When we got to the prom, I realized I had forgotten the camera.
In an age before texting and mobile phones, I found a house phone at the reception hall hosting the prom and called Jim at home. It must have been nearly 10 pm. Crestfallen, I admitted to him that I had forgotten my camera at a friend’s house. That I had let him down.
Jim never hesitated. He told me to relax, to forget about it, to enjoy the prom. He had some ideas on where he might get photos for the yearbook. But the main thing was for me to forget it and enjoy myself.
A few minutes later, my friend’s dad who had hosted the pre-prom party showed up with the camera. I asked my date if she could excuse me for a few minutes and shot a quick roll of film of my classmates—all shots that wound up in the yearbook.
In a meta-analysis of more than 170 mentoring studies, Eby, Allen, and colleagues1 found several factors correlated with impactful mentoring relationships.
The researchers found strong, but independent, effects of two kinds of support: instrumental support and psychosocial support. Instrumental support is technical; the mentor teaches a skill and gives you assignments to practice that skill. Psychosocial is personal and emotional; the mentor provides you emotional support, counseling, acceptance, and friendship. Mediating all of these is the quality of the connection between the two people. Among their most powerful antecedents—more than race and gender—was similarity of interest and disposition between the two.
The authors wrote: “proteges2 who perceived greater instrumental support, psychosocial support, and higher relationship quality also reported higher situational satisfaction” with their mentorships.
In other words, if the mentorship is a good match, and the mentor supports the mentee with a skill or trade—like photography—and affirmation—like confidence in you to do an important job, and reassurance if you don’t get it right—that has a powerful impact on mentees.

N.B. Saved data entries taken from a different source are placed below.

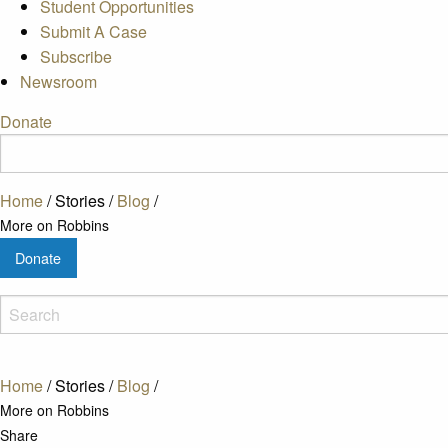
Student Opportunities
Submit A Case
Subscribe
Newsroom
Donate
Home
/
Stories
/
Blog
/
More on Robbins
Donate
Home
/
Stories
/
Blog
/
More on Robbins
Share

Looking back on my time knowing Jim, I can see some of these elements clearly:
Frequent contact: It was important for us to see each other in the hallway, but just as important for me to take the opportunity to stop by the darkroom when I could.

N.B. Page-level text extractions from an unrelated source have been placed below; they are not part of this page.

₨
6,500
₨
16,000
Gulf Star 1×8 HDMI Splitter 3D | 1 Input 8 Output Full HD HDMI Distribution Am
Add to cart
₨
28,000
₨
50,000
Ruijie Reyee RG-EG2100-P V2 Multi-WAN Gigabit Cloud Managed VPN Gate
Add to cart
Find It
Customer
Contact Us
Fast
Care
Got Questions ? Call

Technical skills: The instrumental support—learning photography—was partly about the skill and partly about building general confidence that I could learn something and be trusted to do it. It also likely helped that, as two men, our regular communication was around an activity.
Psychosocial support: Getting more confident with the skill of photography was helpful, but would have been less impactful if Jim didn’t also convey important lessons, like that a person is more than their mistakes.

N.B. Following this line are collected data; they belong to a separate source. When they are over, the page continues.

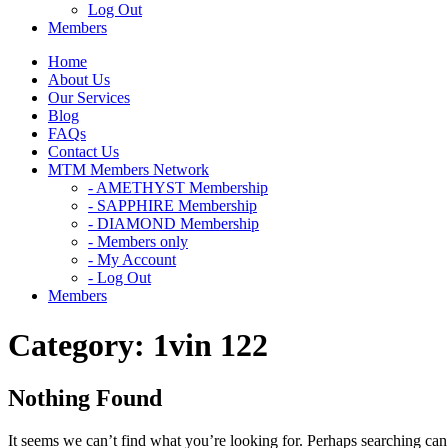
Log Out
Members
Home
About Us
Our Services
Blog
FAQs
Contact Us
MTM Members Network
- AMETHYST Membership
- SAPPHIRE Membership
- DIAMOND Membership
- Members only
- My Account
- Log Out
Members
Category:
1vin 122
Nothing Found
It seems we can’t find what you’re looking for. Perhaps searching can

Over the course of my senior year, I learned something new, mostly, that I could learn something new. I learned that I had a role to play in this learning, in part by reaching out and maintaining contact with an adult who was willing to teach and trust me with important jobs or a fancy camera. But I also learned that part of that growth was making mistakes, and not being initially good at something. And a good mentor let me know it was ok not to be good right away, and that I was first and foremost a human being who was learning—and someone worth teaching.
Eby, L. T. D. T., Allen, T. D., Hoffman, B. J., Baranik, L. E., Sauer, J. B., Baldwin, S., ... & Evans, S. C. (2013). An interdisciplinary meta-analysis of the potential antecedents, correlates, and consequences of protégé perceptions of mentoring. Psychological bulletin, 139(2), 441.
Some researchers use the term protege to refer to mentees, or the more junior partner in the mentorship.